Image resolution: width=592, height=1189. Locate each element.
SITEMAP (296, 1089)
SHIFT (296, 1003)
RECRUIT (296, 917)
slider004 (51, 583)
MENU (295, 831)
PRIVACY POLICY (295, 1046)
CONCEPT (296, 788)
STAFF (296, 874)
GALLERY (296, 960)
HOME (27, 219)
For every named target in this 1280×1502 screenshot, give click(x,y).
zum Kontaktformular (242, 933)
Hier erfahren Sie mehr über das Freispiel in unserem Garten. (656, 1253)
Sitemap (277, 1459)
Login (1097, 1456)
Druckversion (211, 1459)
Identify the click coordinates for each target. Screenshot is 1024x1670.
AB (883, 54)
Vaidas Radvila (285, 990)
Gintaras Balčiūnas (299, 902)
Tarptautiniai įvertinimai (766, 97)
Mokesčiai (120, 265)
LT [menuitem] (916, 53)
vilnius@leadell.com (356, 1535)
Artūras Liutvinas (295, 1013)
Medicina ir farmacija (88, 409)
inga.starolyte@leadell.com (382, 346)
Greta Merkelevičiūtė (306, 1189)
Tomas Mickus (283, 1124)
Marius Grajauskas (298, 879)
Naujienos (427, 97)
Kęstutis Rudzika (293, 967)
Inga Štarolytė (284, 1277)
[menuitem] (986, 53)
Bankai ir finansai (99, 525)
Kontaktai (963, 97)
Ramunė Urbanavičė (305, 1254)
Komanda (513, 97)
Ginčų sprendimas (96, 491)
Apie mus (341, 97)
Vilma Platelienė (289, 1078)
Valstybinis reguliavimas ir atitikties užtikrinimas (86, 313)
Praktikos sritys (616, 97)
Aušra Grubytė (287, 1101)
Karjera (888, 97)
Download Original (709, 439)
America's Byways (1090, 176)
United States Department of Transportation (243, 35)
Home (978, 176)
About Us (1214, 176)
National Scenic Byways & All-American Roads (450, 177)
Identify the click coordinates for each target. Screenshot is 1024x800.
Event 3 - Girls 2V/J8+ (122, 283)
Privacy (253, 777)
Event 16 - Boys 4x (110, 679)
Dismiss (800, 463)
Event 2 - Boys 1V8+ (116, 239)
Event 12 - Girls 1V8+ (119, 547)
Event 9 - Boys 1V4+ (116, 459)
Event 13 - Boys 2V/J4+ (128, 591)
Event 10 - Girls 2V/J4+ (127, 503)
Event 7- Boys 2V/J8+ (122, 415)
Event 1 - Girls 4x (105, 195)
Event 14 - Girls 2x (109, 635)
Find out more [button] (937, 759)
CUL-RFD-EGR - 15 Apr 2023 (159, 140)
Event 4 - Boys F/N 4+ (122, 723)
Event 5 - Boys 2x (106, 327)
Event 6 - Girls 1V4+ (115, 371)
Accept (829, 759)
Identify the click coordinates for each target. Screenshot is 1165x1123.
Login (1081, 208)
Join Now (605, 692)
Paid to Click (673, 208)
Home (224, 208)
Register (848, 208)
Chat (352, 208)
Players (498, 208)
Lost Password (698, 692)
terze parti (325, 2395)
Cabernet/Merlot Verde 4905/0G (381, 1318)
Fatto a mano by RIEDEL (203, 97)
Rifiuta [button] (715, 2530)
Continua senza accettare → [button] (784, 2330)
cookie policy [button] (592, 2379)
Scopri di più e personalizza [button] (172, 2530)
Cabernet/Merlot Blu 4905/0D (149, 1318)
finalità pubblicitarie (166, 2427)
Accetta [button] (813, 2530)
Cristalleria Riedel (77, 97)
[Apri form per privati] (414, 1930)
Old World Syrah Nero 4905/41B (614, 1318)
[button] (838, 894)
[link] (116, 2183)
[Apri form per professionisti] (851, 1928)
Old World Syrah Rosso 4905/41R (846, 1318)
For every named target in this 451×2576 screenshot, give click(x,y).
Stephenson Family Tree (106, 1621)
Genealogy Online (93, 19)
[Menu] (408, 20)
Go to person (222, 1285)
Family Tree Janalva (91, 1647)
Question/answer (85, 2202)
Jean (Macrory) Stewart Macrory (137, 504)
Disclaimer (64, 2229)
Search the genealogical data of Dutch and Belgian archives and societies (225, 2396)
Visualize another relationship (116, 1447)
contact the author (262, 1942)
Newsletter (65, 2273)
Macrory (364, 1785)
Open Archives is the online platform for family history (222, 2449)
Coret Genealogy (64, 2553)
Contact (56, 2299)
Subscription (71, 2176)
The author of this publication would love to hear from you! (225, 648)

━━━

## What you will do
Print all of the entries again, exactly as written.

## Answer section
Image resolution: width=592, height=1189. Locate each element.
SITEMAP (296, 1089)
SHIFT (296, 1003)
RECRUIT (296, 917)
slider004 (51, 583)
MENU (295, 831)
PRIVACY POLICY (295, 1046)
CONCEPT (296, 788)
STAFF (296, 874)
GALLERY (296, 960)
HOME (27, 219)
For every named target in this 1280×1502 screenshot, give click(x,y).
zum Kontaktformular (242, 933)
Hier erfahren Sie mehr über das Freispiel in unserem Garten. (656, 1253)
Sitemap (277, 1459)
Login (1097, 1456)
Druckversion (211, 1459)
Identify the click coordinates for each target. Screenshot is 1024x1670.
AB (883, 54)
Vaidas Radvila (285, 990)
Gintaras Balčiūnas (299, 902)
Tarptautiniai įvertinimai (766, 97)
Mokesčiai (120, 265)
LT [menuitem] (916, 53)
vilnius@leadell.com (356, 1535)
Artūras Liutvinas (295, 1013)
Medicina ir farmacija (88, 409)
inga.starolyte@leadell.com (382, 346)
Greta Merkelevičiūtė (306, 1189)
Tomas Mickus (283, 1124)
Marius Grajauskas (298, 879)
Naujienos (427, 97)
Kęstutis Rudzika (293, 967)
Inga Štarolytė (284, 1277)
[menuitem] (986, 53)
Bankai ir finansai (99, 525)
Kontaktai (963, 97)
Ramunė Urbanavičė (305, 1254)
Komanda (513, 97)
Ginčų sprendimas (96, 491)
Apie mus (341, 97)
Vilma Platelienė (289, 1078)
Valstybinis reguliavimas ir atitikties užtikrinimas (86, 313)
Praktikos sritys (616, 97)
Aušra Grubytė (287, 1101)
Karjera (888, 97)
Download Original (709, 439)
America's Byways (1090, 176)
United States Department of Transportation (243, 35)
Home (978, 176)
About Us (1214, 176)
National Scenic Byways & All-American Roads (450, 177)
Identify the click coordinates for each target. Screenshot is 1024x800.
Event 3 - Girls 2V/J8+ (122, 283)
Privacy (253, 777)
Event 16 - Boys 4x (110, 679)
Dismiss (800, 463)
Event 2 - Boys 1V8+ (116, 239)
Event 12 - Girls 1V8+ (119, 547)
Event 9 - Boys 1V4+ (116, 459)
Event 13 - Boys 2V/J4+ (128, 591)
Event 10 - Girls 2V/J4+ (127, 503)
Event 7- Boys 2V/J8+ (122, 415)
Event 1 - Girls 4x (105, 195)
Event 14 - Girls 2x (109, 635)
Find out more [button] (937, 759)
CUL-RFD-EGR - 15 Apr 2023 (159, 140)
Event 4 - Boys F/N 4+ (122, 723)
Event 5 - Boys 2x (106, 327)
Event 6 - Girls 1V4+ (115, 371)
Accept (829, 759)
Identify the click coordinates for each target. Screenshot is 1165x1123.
Login (1081, 208)
Join Now (605, 692)
Paid to Click (673, 208)
Home (224, 208)
Register (848, 208)
Chat (352, 208)
Players (498, 208)
Lost Password (698, 692)
terze parti (325, 2395)
Cabernet/Merlot Verde 4905/0G (381, 1318)
Fatto a mano by RIEDEL (203, 97)
Rifiuta [button] (715, 2530)
Continua senza accettare → [button] (784, 2330)
cookie policy [button] (592, 2379)
Scopri di più e personalizza [button] (172, 2530)
Cabernet/Merlot Blu 4905/0D (149, 1318)
finalità pubblicitarie (166, 2427)
Accetta [button] (813, 2530)
Cristalleria Riedel (77, 97)
[Apri form per privati] (414, 1930)
Old World Syrah Nero 4905/41B (614, 1318)
[button] (838, 894)
[link] (116, 2183)
[Apri form per professionisti] (851, 1928)
Old World Syrah Rosso 4905/41R (846, 1318)
For every named target in this 451×2576 screenshot, give click(x,y).
Stephenson Family Tree (106, 1621)
Genealogy Online (93, 19)
[Menu] (408, 20)
Go to person (222, 1285)
Family Tree Janalva (91, 1647)
Question/answer (85, 2202)
Jean (Macrory) Stewart Macrory (137, 504)
Disclaimer (64, 2229)
Search the genealogical data of Dutch and Belgian archives and societies (225, 2396)
Visualize another relationship (116, 1447)
contact the author (262, 1942)
Newsletter (65, 2273)
Macrory (364, 1785)
Open Archives is the online platform for family history (222, 2449)
Coret Genealogy (64, 2553)
Contact (56, 2299)
Subscription (71, 2176)
The author of this publication would love to hear from you! (225, 648)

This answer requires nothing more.